The Maori Party invited 15 people to the $5000 a seat dinner in Auckland about two weeks ago, promising the chance to chat confidentially with John Key.
Party president Naida Glavish agrees the dinner shows her party has a close relationship with National, but says it could work with any party in government.
Ms Glavish says it would have no qualms putting on a similar event again.
"We would do whatever we need to do to fundraise to help our people through the elections and if it requires another fundraiser like this one we would consider it," she says.
Ms Glavish says she is not sure who the next speaker would be. She says the party is grateful to Mr Key for speaking at the fundraiser.
Party vice president Ken Mair told Radio New Zealand's Morning Report programme the guests were not buying access to the Prime Minister.
"That's claptrap, the bottom line is that it was a fundraiser for the Maori Party, it was open and transparent, there was no deals done in any way whatsoever," he says.
Mr Mair says the fundraiser does not show his party intends to work with National again after the next election.
However, Labour Party MP Shane Jones told Morning Report voters will take a dim view of Mr Key's appearance at the dinner.

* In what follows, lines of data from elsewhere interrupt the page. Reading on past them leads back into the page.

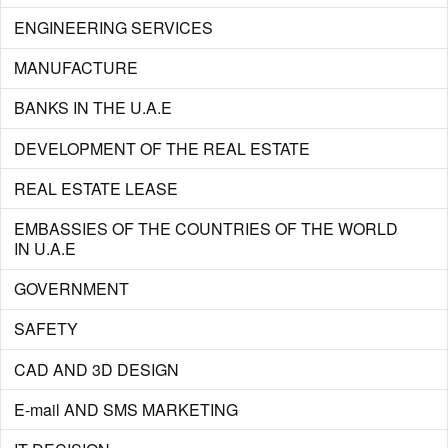
ENGINEERING SERVICES
MANUFACTURE
BANKS IN THE U.A.E
DEVELOPMENT OF THE REAL ESTATE
REAL ESTATE LEASE
EMBASSIES OF THE COUNTRIES OF THE WORLD
IN U.A.E
GOVERNMENT
SAFETY
CAD AND 3D DESIGN
E-mail AND SMS MARKETING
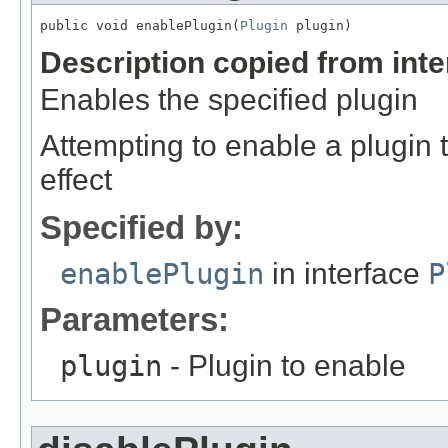
public void enablePlugin(
Plugin
 plugin)
Description copied from int
Enables the specified plugin
Attempting to enable a plugin 
effect
Specified by:
enablePlugin
in interface
P
Parameters:
plugin
- Plugin to enable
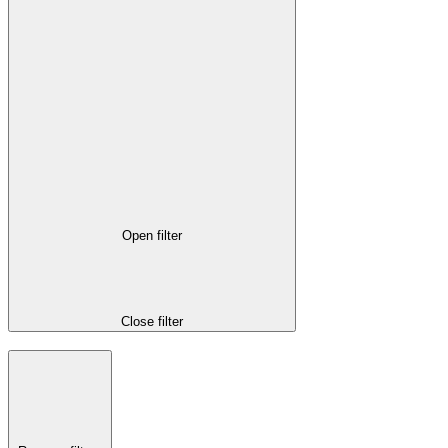
Open filter
Close filter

He says it is hypocritical of the Maori Party to criticise Hone Harawira linking with the new Internet Party while searching out its own lifeline with National.
He says former Labour Prime Minister Helen Clark never did similar fundraising for the Green Party or Jim Anderton's Progressive Party.
The Prime Minister's Office says Mr Key does attend functions for parties National has a relationship with.